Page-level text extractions
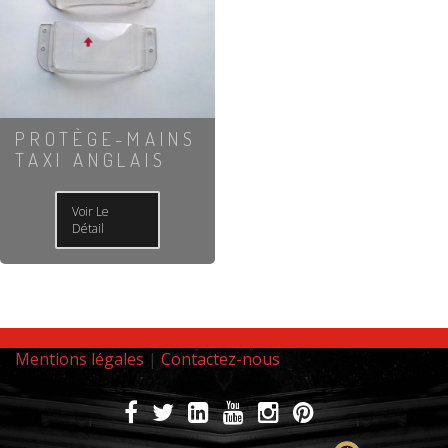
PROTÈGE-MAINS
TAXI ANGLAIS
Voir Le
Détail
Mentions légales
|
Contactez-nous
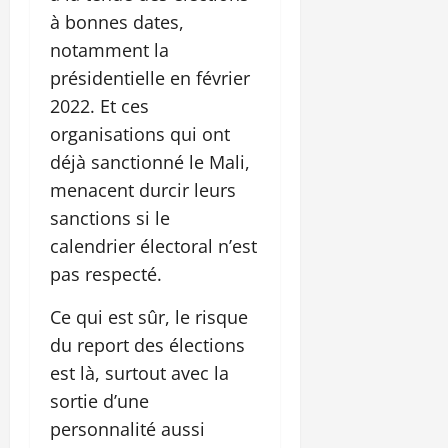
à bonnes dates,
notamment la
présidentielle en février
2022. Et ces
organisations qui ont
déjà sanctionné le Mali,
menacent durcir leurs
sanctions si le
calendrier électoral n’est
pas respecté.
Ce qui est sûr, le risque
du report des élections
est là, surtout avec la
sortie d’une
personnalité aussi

* * *

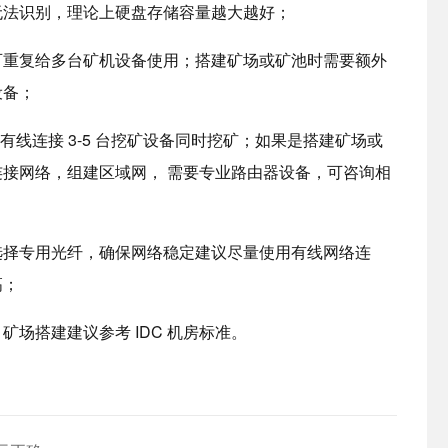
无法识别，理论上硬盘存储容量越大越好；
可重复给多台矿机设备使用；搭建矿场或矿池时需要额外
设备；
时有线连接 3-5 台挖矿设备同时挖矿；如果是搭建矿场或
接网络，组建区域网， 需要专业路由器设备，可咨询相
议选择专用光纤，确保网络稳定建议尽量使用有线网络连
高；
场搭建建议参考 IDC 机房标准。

Task directions: From the records above, extract exactly and only the lines that begin at the line with "pas respecté." and stop after the line with "personnalité aussi".

Result:
pas respecté.
Ce qui est sûr, le risque
du report des élections
est là, surtout avec la
sortie d’une
personnalité aussi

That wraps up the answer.